I agree with the last point which the noble Lord made. I do not think your Lordships’ House can continue in this way, especially when the report of the Joint Committee on Conventions, Conventions of the UK Parliament, was accepted unanimously, including by the Liberal Democrats. Perhaps the noble Lord might reflect that we are coming to the time when this House, on a simple Motion, should be invited to endorse the conventions of the United Kingdom Parliament again.
I am grateful to the noble Lord for that fascinating point. So much has already been said about how we should not be chopping our constitution into pieces in a piecemeal fashion.

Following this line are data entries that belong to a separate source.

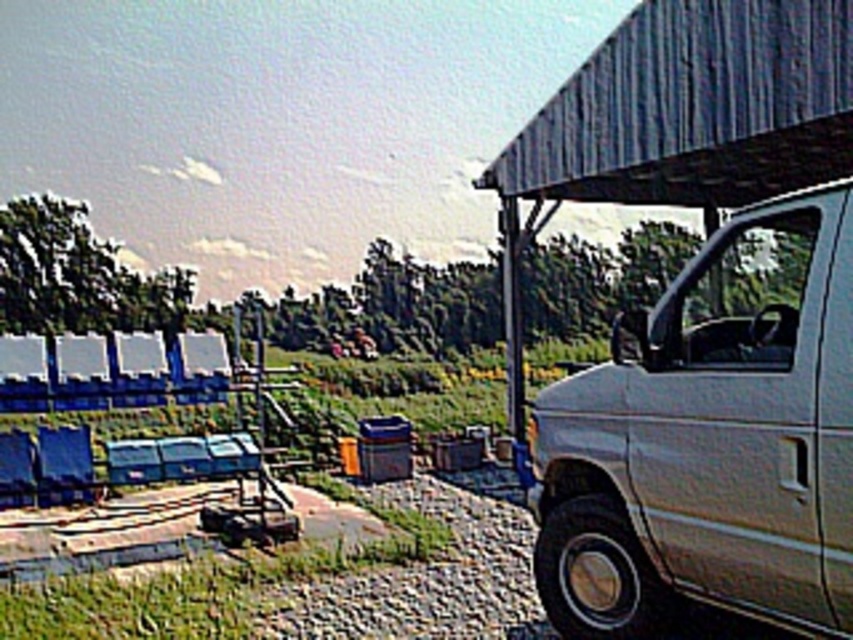 Question: Does white matte van at right have a greater width compared to metallic gray awning at upper right?

Choices:
 (A) yes
 (B) no

Answer: (B)

Question: Which point is closer to the camera?

Choices:
 (A) (782, 332)
 (B) (770, 92)

Answer: (A)

Question: Among these objects, which one is farthest from the camera?

Choices:
 (A) white matte van at right
 (B) metallic gray awning at upper right

Answer: (B)

Question: Does white matte van at right appear on the right side of metallic gray awning at upper right?

Choices:
 (A) yes
 (B) no

Answer: (B)

Question: Can you confirm if white matte van at right is positioned below metallic gray awning at upper right?

Choices:
 (A) no
 (B) yes

Answer: (B) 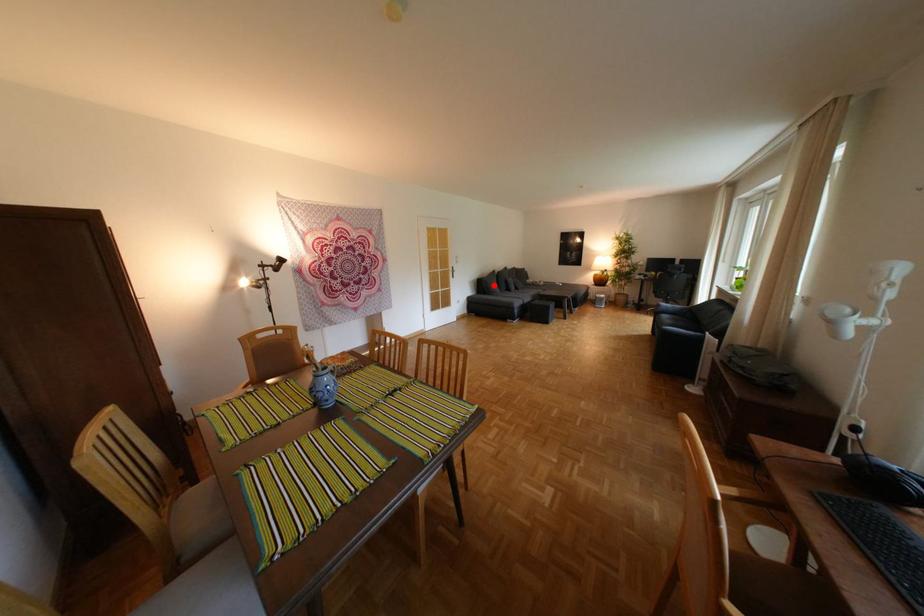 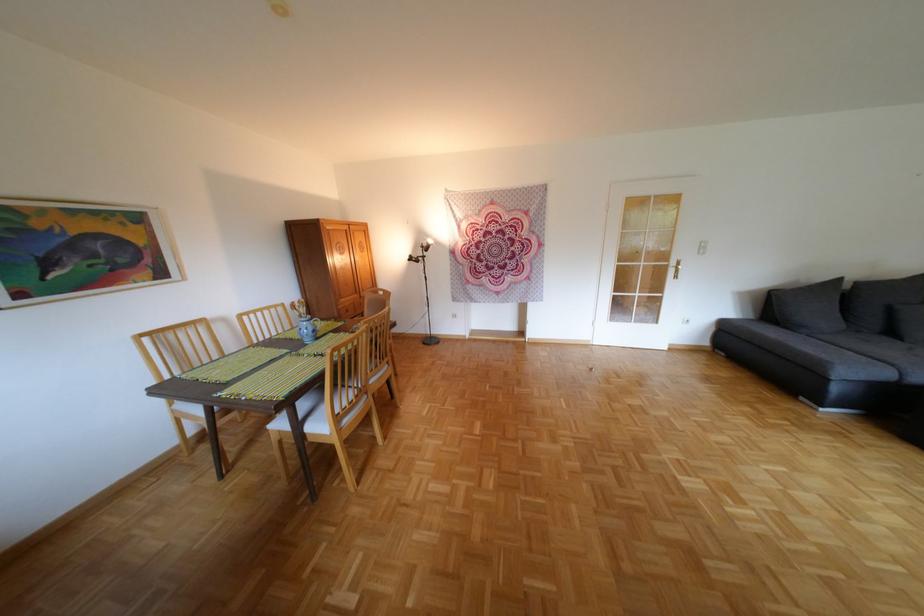 Find the pixel in the second image that matches the highlighted location in the first image.

(787, 304) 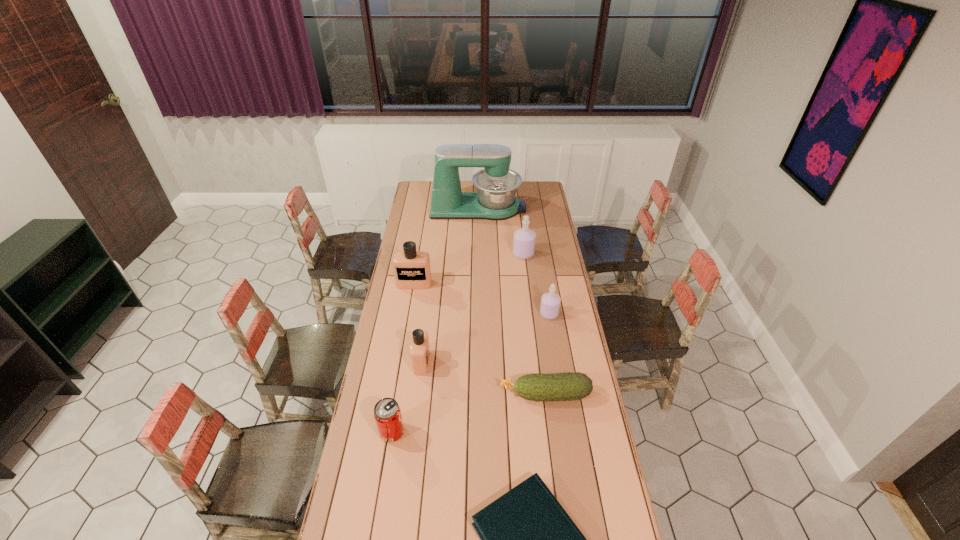 Image resolution: width=960 pixels, height=540 pixels. I want to click on pop soda, so click(x=387, y=413).

Find the location of a particular element. Image resolution: width=960 pixels, height=540 pixels. the sixth tallest object is located at coordinates (387, 413).

I want to click on the second shortest object, so click(x=568, y=386).

Where is `cucumber`? cucumber is located at coordinates (568, 386).

Where is `vacant space situated on the front-facing side of the mixer`? The image size is (960, 540). vacant space situated on the front-facing side of the mixer is located at coordinates (540, 208).

Find the location of a particular element. The height and width of the screenshot is (540, 960). vacant region located on the left of the seventh nearest object is located at coordinates (445, 254).

The image size is (960, 540). Identify the location of vacant space positioned 0.190m on the front label of the third nearest perfume. (408, 318).

Locate an element on the screen. vacant space located 0.240m on the front of the smaller purple perfume is located at coordinates (557, 363).

Locate an element on the screen. free space located 0.250m on the front label of the nearest perfume is located at coordinates (491, 362).

Where is `free space located on the right of the pop soda`? The width and height of the screenshot is (960, 540). free space located on the right of the pop soda is located at coordinates (507, 432). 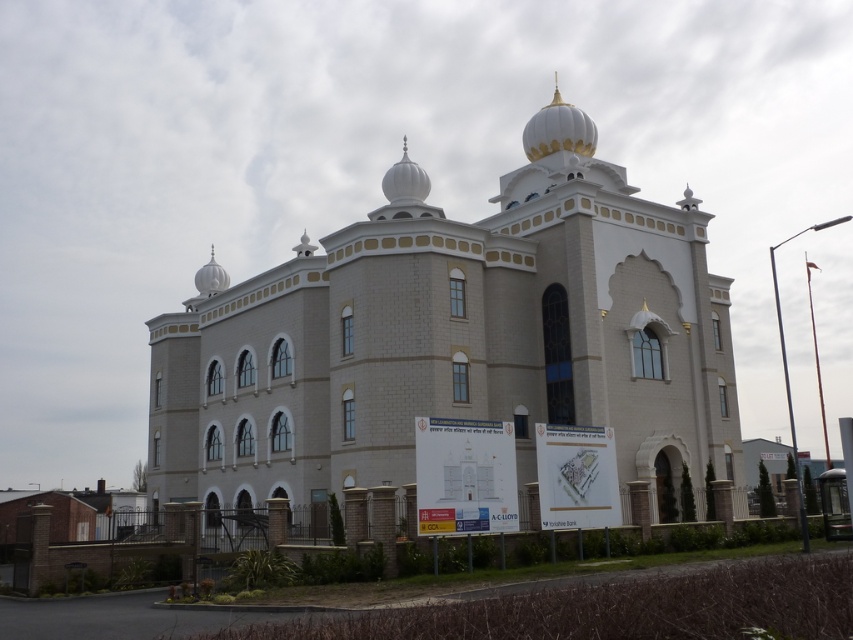 Does white stone church at center appear over white glossy dome at upper center?

Actually, white stone church at center is below white glossy dome at upper center.

Is white stone church at center to the left of white glossy dome at upper center from the viewer's perspective?

Yes, white stone church at center is to the left of white glossy dome at upper center.

Where is `white stone church at center`? white stone church at center is located at coordinates (450, 342). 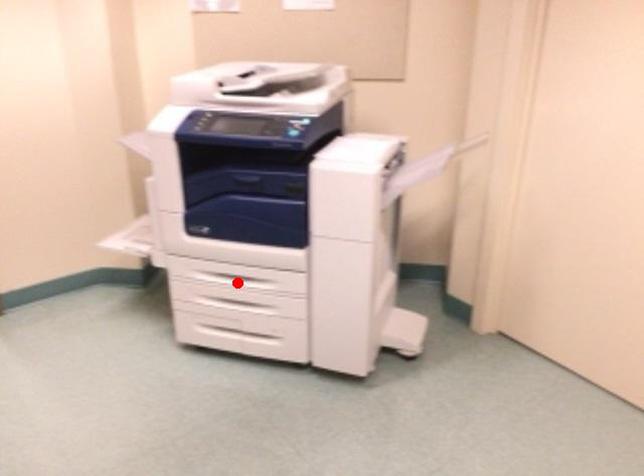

That is something that I think the whole House, including this side of the House, should consider very carefully.
Do we today want to add weight to the views of those who regard us as unaccountable panjandrums—the unwashed, the unelected? Where will that leave us? It would be like passing around the rope to those who want to hang us. Ultimately, matters of the franchise have to fall within the privileged remit of the Commons, just like matters of finance, as matters for those who have been elected with a duty to decide. In my view, we would be overstretching our rights and certainly overstretching our wisdom if we were to take this matter further. This is one barricade we should not build. I will continue to support the cause of young people, but I cannot support this amendment. The referendum is waiting; we should get on with it.
My Lords, there are many reasons for supporting the Government today, all of which were given by the Minister, but I have to say to the noble and learned Baroness, Lady Butler-Sloss, that I do not agree that financial privilege is a reason to support the Government. It is an obscure subject, and I commend to the House the very helpful paper published by Dr Meg Russell and Mr Daniel Gover of the Constitution Unit of UCL in March 2014.
Financial privilege did not prevent the other place from addressing the merits of this House’s amendment; equally, the fact that financial privilege was asserted by the House of Commons after the certification by the Speaker does not prevent the noble Baroness, Lady Morgan, from bringing forward her amendment in lieu. It does not prevent this House voting on the merits of the amendment—or, as I see it, its lack of merit.
As I understood him, the Minister accepted that that is the case. The Constitution Unit paper concludes on page 13 that,
“it is not considered contrary to the convention for the Lords to respond to financial privilege with … an amendment in lieu … for as many rounds of ping pong as it wishes”.
The normal rules of ping-pong apply. Therefore, financial privilege is a distraction rather than being central to this debate. That is not to dispute the supremacy of the elected Chamber, especially on the issue of the franchise, but that is a different matter. For the reasons given by the Minister, I shall be supporting the Government in the Division Lobby.